Jack Benson knew, now, that he was dealing with a woman who knew herself to be a patriot--a lover of her country.
"I don't know that I have any right to say anything," Jack answered, evasively. "Mr. Millard is a civil engineer, isn't he?"
"Yes, and a mechanical engineer, too," the girl admitted, without attempt at concealment "As you also doubtless know, he served, once, with a revolutionary army in Guatemala. It is in some sort of sc.r.a.pe like this that he finds him self now. Some trouble that he has gotten himself into with this government in order to befriend the revolutionists of some Central American republic."
"Did Millard tell you so?" demanded Jack Benson, his eyes now very wide open.
"He let me believe as much," the girl replied, one hand toying with a fold of her dress, while she glanced down. "And that is the truth, is it not?"
"No!" broke, half-angrily, from young Benson.

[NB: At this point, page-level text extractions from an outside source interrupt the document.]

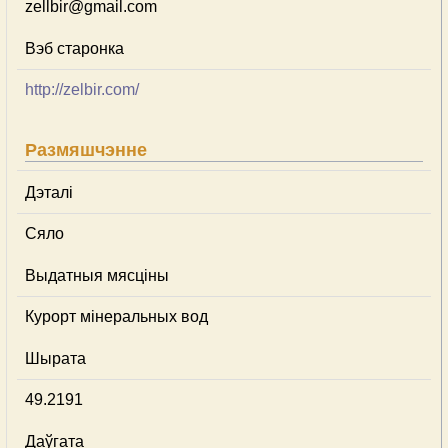
zellbir@gmail.com
Вэб старонка
http://zelbir.com/
Размяшчэнне
Дэталі
Сяло
Выдатныя мясціны
Курорт мінеральных вод
Шырата
49.2191
Даўгата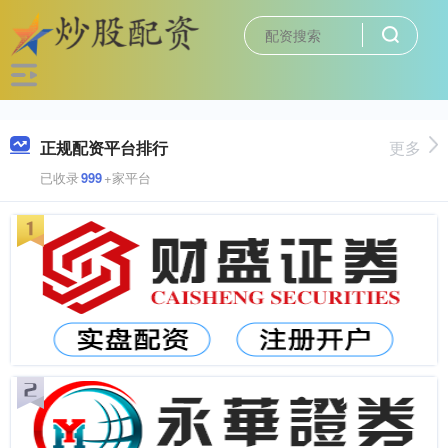
正规配资平台排行
更多
已收录
999
+家平台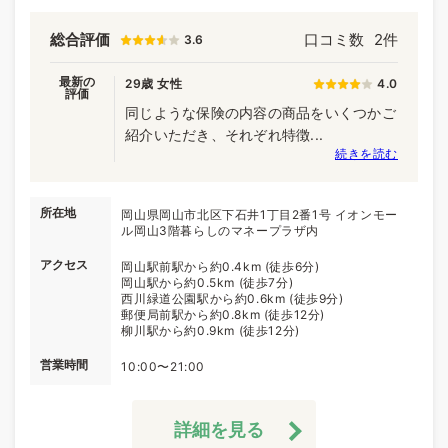
総合評価
口コミ数
2件
3.6
最新の
29歳 女性
4.0
評価
同じような保険の内容の商品をいくつかご
紹介いただき、それぞれ特徴...
続きを読む
所在地
岡山県岡山市北区下石井1丁目2番1号 イオンモー
ル岡山3階暮らしのマネープラザ内
アクセス
岡山駅前駅から約0.4km (徒歩6分)
岡山駅から約0.5km (徒歩7分)
西川緑道公園駅から約0.6km (徒歩9分)
郵便局前駅から約0.8km (徒歩12分)
柳川駅から約0.9km (徒歩12分)
営業時間
10:00〜21:00
詳細を見る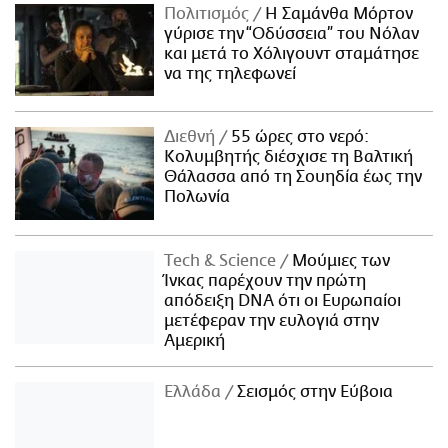
Πολιτισμός
Η Σαμάνθα Μόρτον
γύρισε την “Οδύσσεια” του Νόλαν
και μετά το Χόλιγουντ σταμάτησε
να της τηλεφωνεί
Διεθνή
55 ώρες στο νερό:
Κολυμβητής διέσχισε τη Βαλτική
Θάλασσα από τη Σουηδία έως την
Πολωνία
Τech & Science
Μούμιες των
Ίνκας παρέχουν την πρώτη
απόδειξη DNA ότι οι Ευρωπαίοι
μετέφεραν την ευλογιά στην
Αμερική
Ελλάδα
Σεισμός στην Εύβοια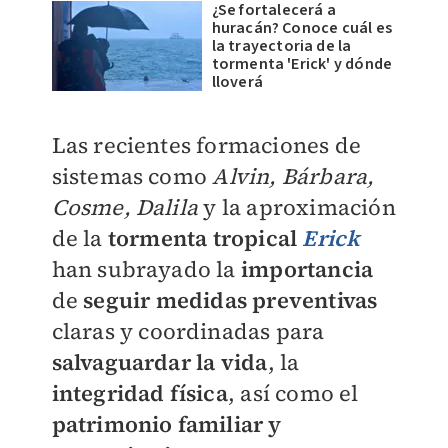
¿Se fortalecerá a
huracán? Conoce cuál es
la trayectoria de la
tormenta 'Erick' y dónde
lloverá
Las recientes formaciones de
sistemas como
Alvin, Bárbara,
Cosme, Dalila
y la aproximación
de la
tormenta tropical
Erick
han subrayado la
importancia
de
seguir medidas preventivas
claras y coordinadas para
salvaguardar la vida
, la
integridad física
, así como el
patrimonio familiar y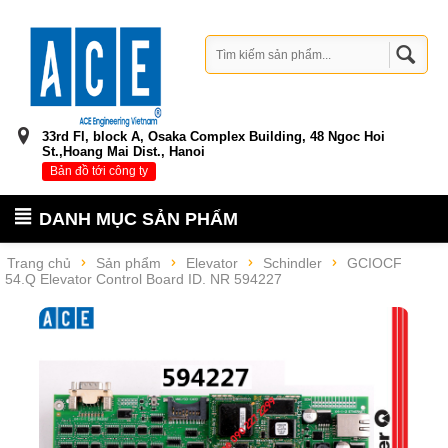
33rd Fl, block A, Osaka Complex Building, 48 Ngoc Hoi
St.,Hoang Mai Dist., Hanoi
Bản đồ tới công ty
DANH MỤC SẢN PHẨM
Trang chủ
Sản phẩm
Elevator
Schindler
GCIOCF
54.Q Elevator Control Board ID. NR 594227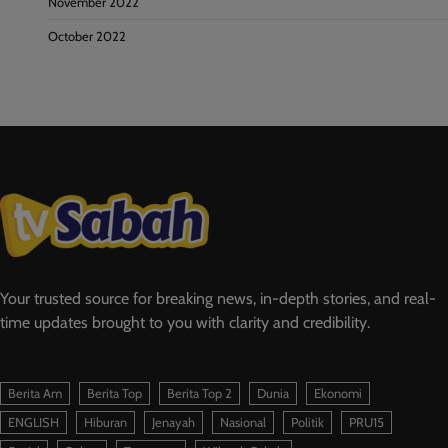
November 2022
October 2022
Your trusted source for breaking news, in-depth stories, and real-
time updates brought to you with clarity and credibility.
Berita Am
Berita Top
Berita Top 2
Dunia
Ekonomi
ENGLISH
Hiburan
Jenayah
Nasional
Politik
PRU15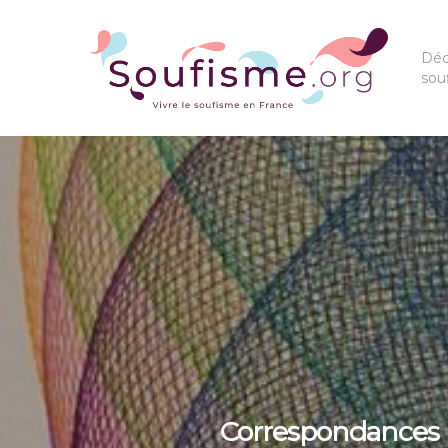
Déc
sou
Correspondances L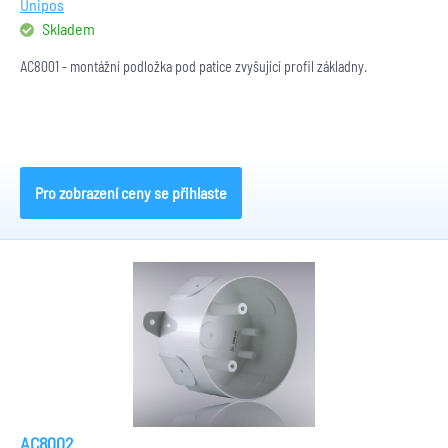
Unipos
Skladem
AC8001 - montážní podložka pod patice zvyšující profil základny.
Pro zobrazení ceny se přihlaste
AC8002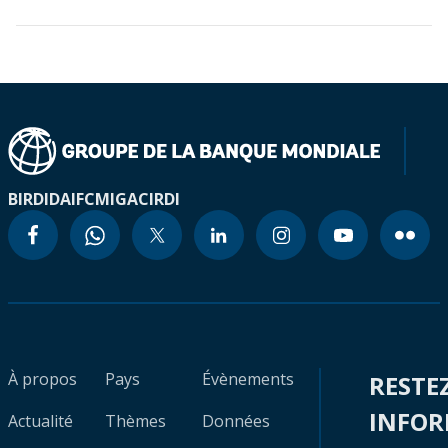
BIRD
IDA
IFC
MIGA
CIRDI
À propos
Pays
Évènements
RESTE
INFO
Actualité
Thèmes
Données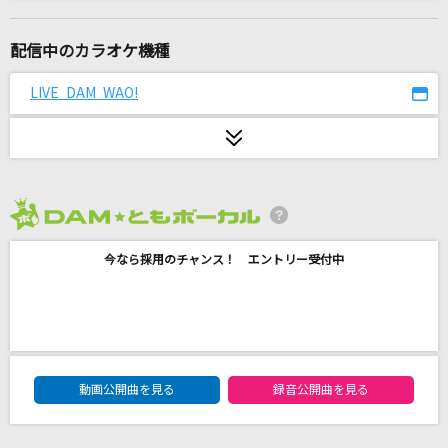
最高到達点(ONE PIECEアニメバージョン)
SEKAI NO OWARI(世界の終わり)
配信中のカラオケ機種
君だけの旅路
LIVE DAM WAO!
Suara
[オリカラ]輝く月のように
Superfly
2026年8月度
マーブル
今なら採用のチャンス！ エントリー受付中
KANA-BOON
へべれけジャンキー
syudou
DAM★ともボーカルエントリーランキング
残酷な天使のテーゼ
動画公開曲を見る
録音公開曲を見る
高橋洋子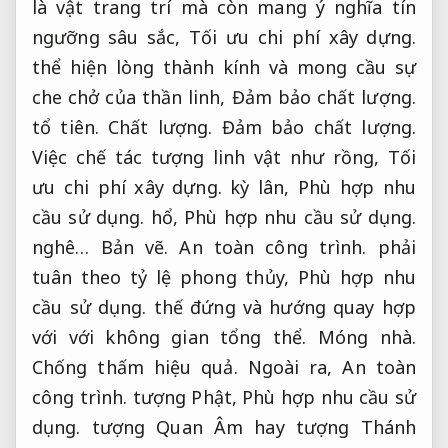
là vật trang trí mà còn mang ý nghĩa tín
ngưỡng sâu sắc,
Tối ưu chi phí xây dựng.
thể hiện lòng thành kính và mong cầu sự
che chở của thần linh,
Đảm bảo chất lượng.
tổ tiên.
Chất lượng.
Đảm bảo chất lượng.
Việc chế tác tượng linh vật như rồng,
Tối
ưu chi phí xây dựng.
kỳ lân,
Phù hợp nhu
cầu sử dụng.
hổ,
Phù hợp nhu cầu sử dụng.
nghê…
Bản vẽ.
An toàn công trình.
phải
tuân theo tỷ lệ phong thủy,
Phù hợp nhu
cầu sử dụng.
thế đứng và hướng quay hợp
với với không gian tổng thể.
Móng nhà.
Chống thấm hiệu quả.
Ngoài ra,
An toàn
công trình.
tượng Phật,
Phù hợp nhu cầu sử
dụng.
tượng Quan Âm hay tượng Thánh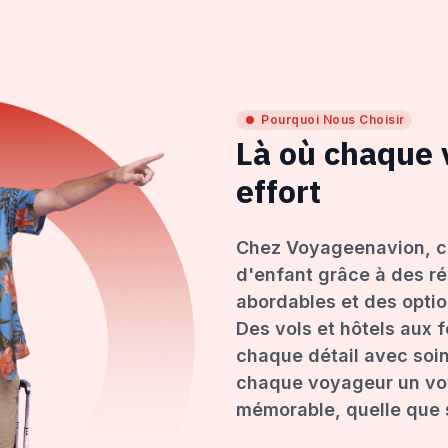
Pourquoi Nous Choisir
Là où chaque
effort
Chez Voyageenavion, c
d'enfant grâce à des ré
abordables et des opti
Des vols et hôtels aux 
chaque détail avec soin
chaque voyageur un voy
mémorable, quelle que s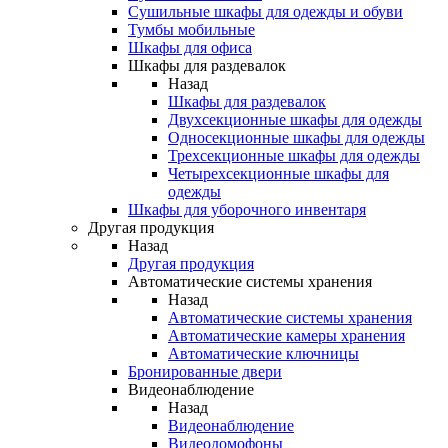
Сушильные шкафы для одежды и обуви
Тумбы мобильные
Шкафы для офиса
Шкафы для раздевалок
Назад
Шкафы для раздевалок
Двухсекционные шкафы для одежды
Односекционные шкафы для одежды
Трехсекционные шкафы для одежды
Четырехсекционные шкафы для
одежды
Шкафы для уборочного инвентаря
Другая продукция
Назад
Другая продукция
Автоматические системы хранения
Назад
Автоматические системы хранения
Автоматические камеры хранения
Автоматические ключницы
Бронированные двери
Видеонаблюдение
Назад
Видеонаблюдение
Видеодомофоны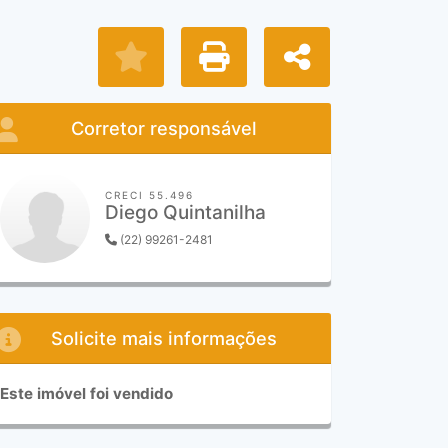
Corretor responsável
CRECI 55.496
Diego Quintanilha
(22) 99261-2481
Solicite mais informações
Este imóvel foi vendido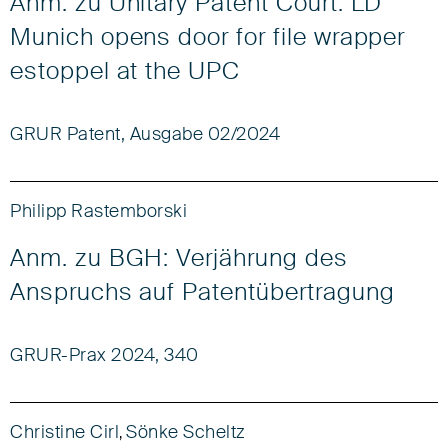
Anm. zu Unitary Patent Court: LD
Munich opens door for file wrapper
estoppel at the UPC
GRUR Patent, Ausgabe 02/2024
Philipp Rastemborski
Anm. zu BGH: Verjährung des
Anspruchs auf Patentübertragung
GRUR-Prax 2024, 340
Christine Cirl
Sönke Scheltz
,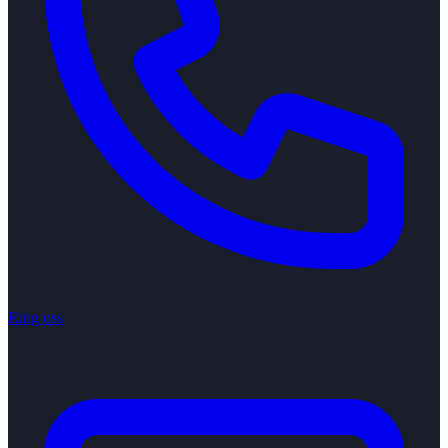
Ring oss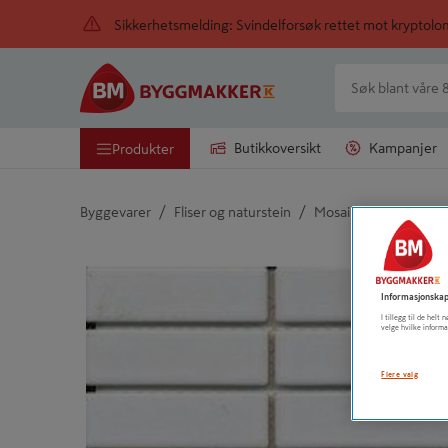
Sikkerhetsmelding: Svindelforsøk rettet mot kryptol
Butikkoversikt
Kampanjer
Produkter
/
/
Byggevarer
Fliser og naturstein
Mosaikkfliser
Detaljert beskrivelse finnes i produktbeskrivelsen
Informasjonskap
I tillegg til de hel
velge hvilke informa
Flere valg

The pa.s.sion would have rung in his denial, but he remembered that he was talking to this girl about her betrothed husband.
"You spoke of the Flag a moment ago," cried the girl, suddenly, and gazing searchingly into the boy's eyes. "Do you mean to tell me that Don--that Mr. Millard would be engaged in any work hostile to his own country?"
"Is the one we call Millard an American citizen?" asked Benson.
"Yes."
"Then--"
Jack came to an abrupt stop after that one word. He would not tell the dreadful news to this spirited young woman. It was not necessary.